The new 140-page release — what LVMH calls its “first comprehensive social and environmental report” — emphasizes applying a circular economy to the luxury industry. This will be especially applicable in the conglomerate's approach to materials, which will be produced with a minimal environmental footprint from the extraction of materials to their transformation.

While LVMH's Antoine Arnault recently revealed the conglomerate has no plans to take on the resale market — a meaningful frontier in the sustainability movement — the Arnault-run group is instead focusing its efforts on what it calls “creative circularity.”

This involves eco-design practices that will be implemented across all of the group’s businesses, from its Fashion & Leather Goods division to its Selective Retailing arm. “What is driving us, it’s not secondhand, but it’s a second life for our products — both for our clients and for us,” Hélène Valade, the group's environmental development director told WWD.

Luxury groups have long stressed the longevity of their products as a way to boost their environmental credentials.
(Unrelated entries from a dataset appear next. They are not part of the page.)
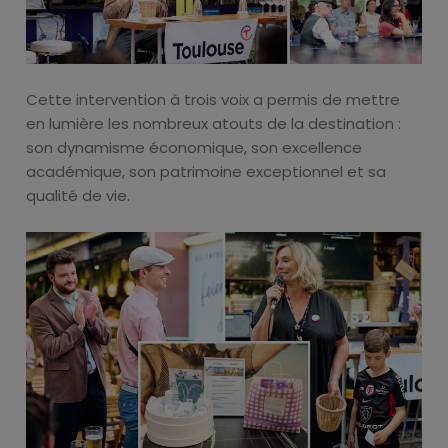
Cette intervention à trois voix a permis de mettre
en lumière les nombreux atouts de la destination :
son dynamisme économique, son excellence
académique, son patrimoine exceptionnel et sa
qualité de vie.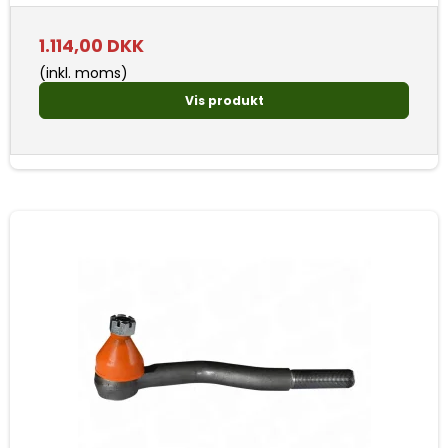
1.114,00 DKK
(inkl. moms)
Vis produkt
With this in mind, LVMH's shift to eco-design includes plans to bulk up services for clients like repair and polishing, as well as upcycling and recycling leathers and furs. LVMH asserts that “sophisticated repair services, upcycling, reuse of precious raw materials, and efforts to find alternative materials all feed into the Group’s circular economy strategy.”

We've already had a peek at what these efforts could look like, courtesy of upcycled pieces from luxury brands in the group, like upcycled sneakers designed by Virgil Abloh for Louis Vuitton’s spring collection, and a woven leather handbag from Loewe made from leather scraps.

The group also said it would beef up efforts in the area of transparency. This means offering an entire value chain of primary materials, "from the field to the store." The group aims for all products to come with a system to provide information for clients by 2026. By 2030, LVMH pledges to have a specific traceability system for each type of primary material, using blockchain technology.

Such a comprehensive eco-strategy offers a new source of inspiration and creativity for the industry at large. LVMH is the world's largest luxury goods conglomerate, and by outlining and implementing its actionable eco-design plans, the ripples will surely be felt across the luxury sector.